Christmas 2010, getting ready for Jambalaya Christmas dinner |
These first two picture were taken on Christmas Day, 2010, by my son, Alan, with his new camera. I really like these pictures, as they show how happy I feel, even if I don't like my picture being taken. They don't show the full body "me", which is okay, because there is enough fodder for EFT coming right up with pictures from last summer's grand events when I seemed to be in the camera spotlight.
Christmas 2010 |
June 24, 2010, Our Esoteric wedding in Montana |
July 2, 2010 Our Friends and Family Wedding |
July 2010, Olympic Peninsula |
Even though this is the fattest I've ever been...I deeply and completely love and accept myself
Even though it's hard to get around....I deeply and completely love and accept myself
Even though people see me this way...I deeply and completely love and accept myself
Even though I regret being so heavy for our wedding...I deeply and completely love and accept myself
Even though I lost no weight before our wedding....I deeply and completely love and accept myself
Even though Richard loves me anyway...I deeply and completely love and accept myself
This last statement actually got a huge emotional response, obviously triggering my lack of feeling I deserve to be loved by someone so wonderful (or maybe by anyone) because of my appearance. Thankfully I "tapped" it out, and now am feeling very appreciative of myself for allowing such a wonderful person into my life to love me and for me to love. I will see if any further "unlovable" thoughts/beliefs reveal themselves.
July 2010: Small Lake on the far side of Red Fish Lake, ID: Honeymoon |
Even though I haven't seen a slim waistline in years...I deeply and completely love and accept myself.
Even though I experience severe pain at times due to my weight...I deeply and completely love and accept myself.
Even though my tummy bulges out over my pants...I deeply and completely love and accept myself.
Even though I outweigh my sweet slim new hubby by many pounds....I deeply and completely love and accept myself.
(For the complete EFT process check out the EFT manual: Click here for a link to the EFT Manual.)
It may appear that I am beating myself up, but I'm not, quite the contrary.

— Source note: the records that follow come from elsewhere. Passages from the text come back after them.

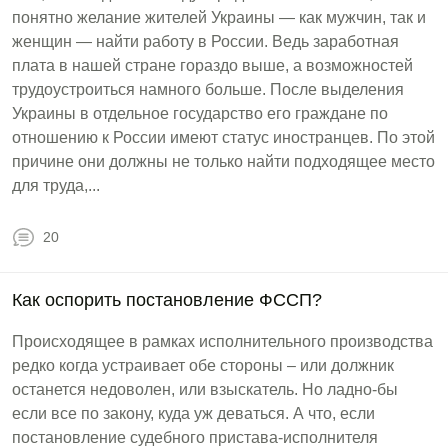
понятно желание жителей Украины — как мужчин, так и
женщин — найти работу в России. Ведь заработная
плата в нашей стране гораздо выше, а возможностей
трудоустроиться намного больше. После выделения
Украины в отдельное государство его граждане по
отношению к России имеют статус иностранцев. По этой
причине они должны не только найти подходящее место
для труда,...
20
Как оспорить постановление ФССП?
Происходящее в рамках исполнительного производства
редко когда устраивает обе стороны – или должник
останется недоволен, или взыскатель. Но ладно-бы
если все по закону, куда уж деваться. А что, если
постановление судебного пристава-исполнителя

If these are the thoughts that are abundant in my psyche and aren't freed, then they will always hold me in the belief pattern and will continually subconsciously "beat me up". By honestly bringing to the surface and acknowledging these thoughts and beliefs, and then using EFT to tap them out of my meridian and energetic system, I am clearing the way for new and improved body image thoughts to take their place. This will better help serve my purpose of living with healthier habits. The Universe never likes a void. Once the non-serving thoughts are cleared it's important to replace them with loving thoughts, and the new way of seeing myself.
So, as I am tapping (after each clearing), I do a round of:
"I am beautiful"
"I am energized"
"I am very healthy"
"I love to move my body"
"I radiantly glow with love for my life"
"I love taking great care of myself."
"I am lovable no matter what" More soon! I am off to the grocery store for another adventure.